:: Try it ::
Once you find the line containing "under det kommunistiska styret i Albanien" in the data below, copy it and each following line exactly, up to and including the line containing "Lass uns ins", and nothing else.
(Record excerpts begins)
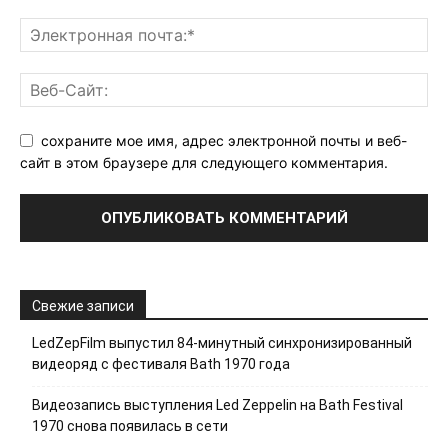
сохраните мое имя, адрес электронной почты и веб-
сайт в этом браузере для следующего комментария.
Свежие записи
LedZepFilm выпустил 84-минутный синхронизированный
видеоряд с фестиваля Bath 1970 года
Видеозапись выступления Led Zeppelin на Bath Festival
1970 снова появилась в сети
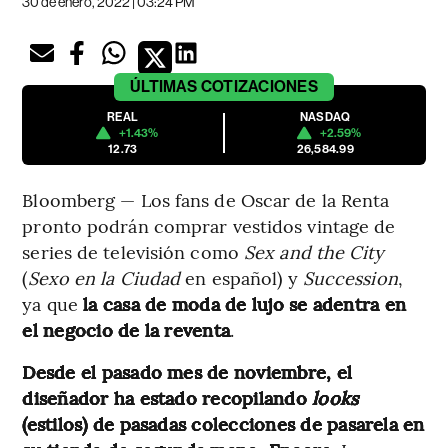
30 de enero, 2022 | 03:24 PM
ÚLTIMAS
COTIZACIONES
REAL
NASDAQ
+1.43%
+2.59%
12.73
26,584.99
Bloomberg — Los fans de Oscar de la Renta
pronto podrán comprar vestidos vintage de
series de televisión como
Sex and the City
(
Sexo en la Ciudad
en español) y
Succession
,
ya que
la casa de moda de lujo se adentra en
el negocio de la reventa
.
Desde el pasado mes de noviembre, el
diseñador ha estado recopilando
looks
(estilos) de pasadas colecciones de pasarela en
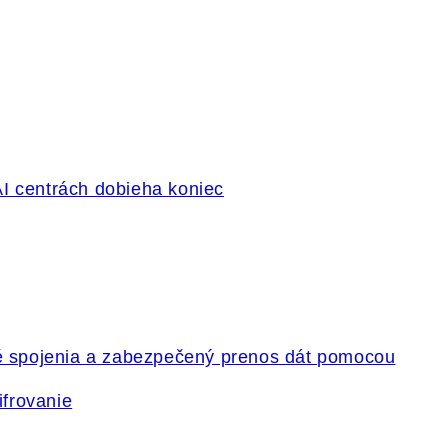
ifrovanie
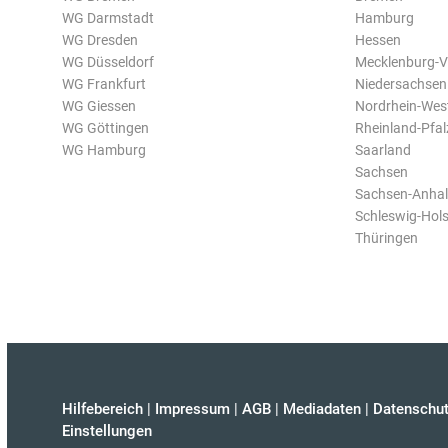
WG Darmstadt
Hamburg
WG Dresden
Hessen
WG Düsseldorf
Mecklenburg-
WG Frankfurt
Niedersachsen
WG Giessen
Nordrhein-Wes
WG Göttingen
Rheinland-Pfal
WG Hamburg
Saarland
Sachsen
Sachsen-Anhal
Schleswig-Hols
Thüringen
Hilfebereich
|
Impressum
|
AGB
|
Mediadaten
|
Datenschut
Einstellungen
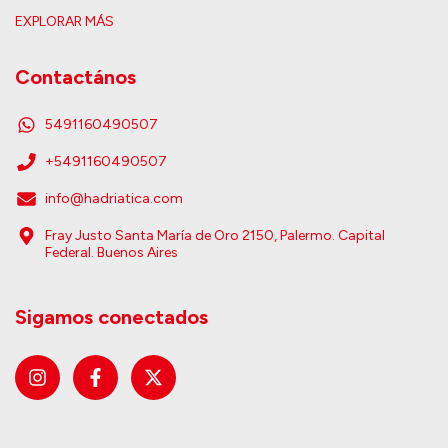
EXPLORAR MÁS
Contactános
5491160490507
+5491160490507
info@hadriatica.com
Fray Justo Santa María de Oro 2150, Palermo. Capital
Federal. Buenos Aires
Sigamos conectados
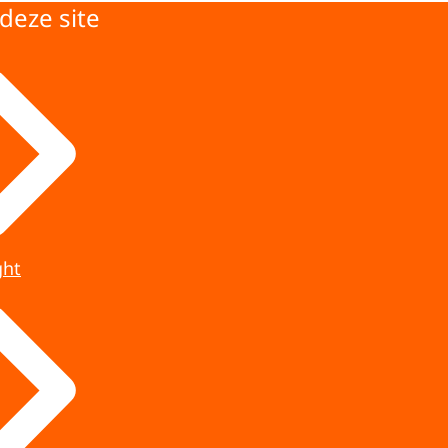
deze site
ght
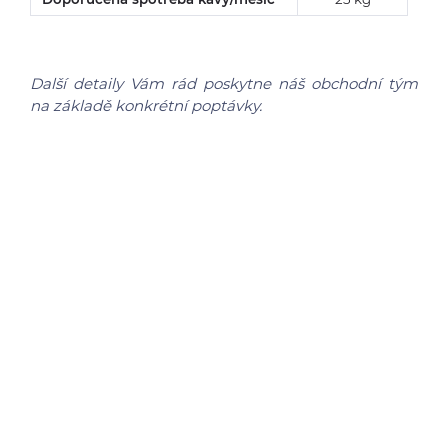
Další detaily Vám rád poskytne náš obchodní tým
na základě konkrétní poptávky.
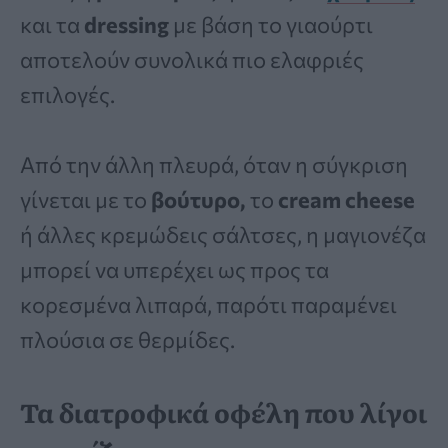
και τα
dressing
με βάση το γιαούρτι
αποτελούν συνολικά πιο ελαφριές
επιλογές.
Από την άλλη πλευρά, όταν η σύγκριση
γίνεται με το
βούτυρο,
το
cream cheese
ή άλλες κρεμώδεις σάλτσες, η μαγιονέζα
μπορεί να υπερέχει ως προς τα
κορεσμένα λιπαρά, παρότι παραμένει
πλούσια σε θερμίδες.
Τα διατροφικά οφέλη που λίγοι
(Record excerpts ends)
(Record excerpts begins)
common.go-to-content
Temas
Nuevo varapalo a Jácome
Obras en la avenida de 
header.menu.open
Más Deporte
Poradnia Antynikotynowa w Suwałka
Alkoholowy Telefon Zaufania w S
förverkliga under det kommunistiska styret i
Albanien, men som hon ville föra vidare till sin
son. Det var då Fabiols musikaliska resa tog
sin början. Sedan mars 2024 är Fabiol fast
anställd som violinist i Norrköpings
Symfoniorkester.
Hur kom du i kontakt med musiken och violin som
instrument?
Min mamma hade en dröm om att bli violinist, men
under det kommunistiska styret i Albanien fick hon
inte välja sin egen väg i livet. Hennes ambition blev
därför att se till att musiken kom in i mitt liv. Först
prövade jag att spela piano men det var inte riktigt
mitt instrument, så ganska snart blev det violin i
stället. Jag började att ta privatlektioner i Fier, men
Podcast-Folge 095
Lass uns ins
(Record excerpts ends)
:: Output of the task ::
under det kommunistiska styret i Albanien fick hon
inte välja sin egen väg i livet. Hennes ambition blev
därför att se till att musiken kom in i mitt liv. Först
prövade jag att spela piano men det var inte riktigt
mitt instrument, så ganska snart blev det violin i
stället. Jag började att ta privatlektioner i Fier, men
Podcast-Folge 095
Lass uns ins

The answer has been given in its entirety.